Theories spring up with the regularity of pulsating stars. In 1995 a British archeologist, Peter James, published his theory that Atlantis was actually a city called Tantalis in the interior of Turkey, which had been destroyed by flooding in 1400BC. Meanwhile a German scholar, Dr Zangger, has plausibly claimed that Plato's description of Atlantis was based on Homeric Troy, also in Turkey.
Considering that Plato located the islands beyond the Pillars of Hercules (today's Straits of Gibraltar) practically any island or land-mass in the Atlantic becomes a possible candidate. Central America and Mexico are considered promising sites by some.
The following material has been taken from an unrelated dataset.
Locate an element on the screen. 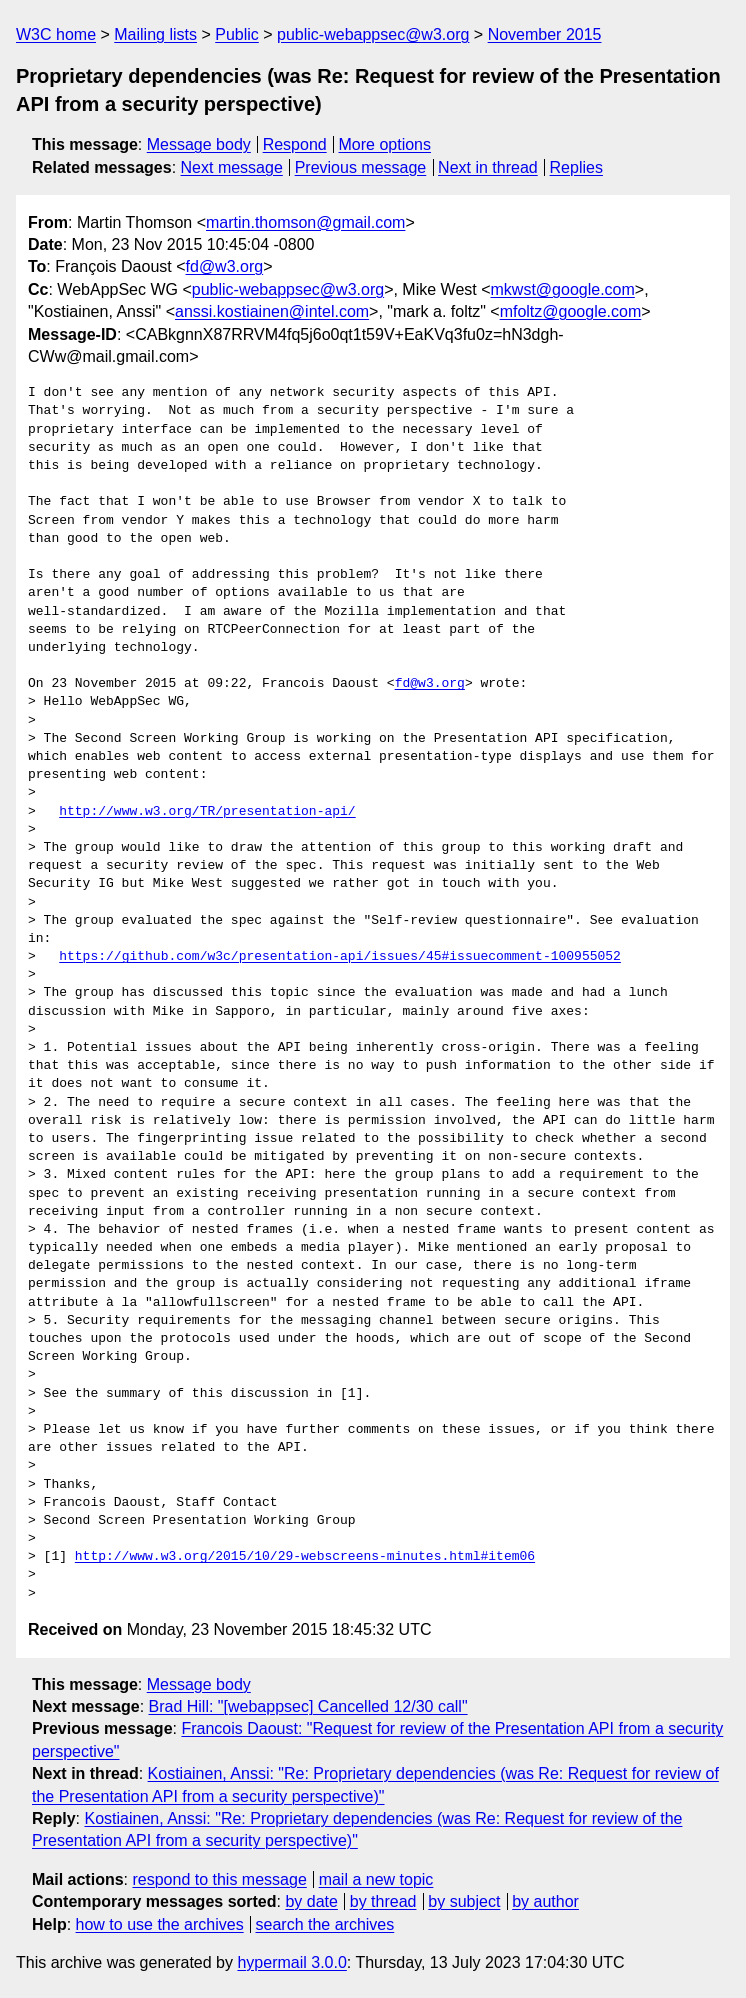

Most scholars, however, suppose that echoes from a lost civilisation - if that is what Plato's story was - must have come from within the Mediterranean. Minoan Crete was one such lost civilisation: it had abruptly disappeared 1,000 years before Plato, leaving behind sketchy memories in the form of legends of the Labyrinth and its resident Minotaur.
According to Plato, the Kings of Atlantis hunted bulls for sport, and the excavation of Knossos (the Minoan capital) has uncovered pictures of bulls and people at play. To cap it all, the demise of Minoan Crete seems to have been triggered by the Mediterranean's worst ever natural catastrophe: the explosion of the volcanic island of Thera (today's Santorini), blasting four cubic miles of rock into the atmosphere, reducing the island to a fraction of its former size and causing massive tidal waves throughout Greece.
A solution to the mystery? No one can say, and in the mean time we await the upcoming expeditions. If Atlantis turns out to be Cornish, the cost of the search will surely look like the greatest investment ever made by a Russian.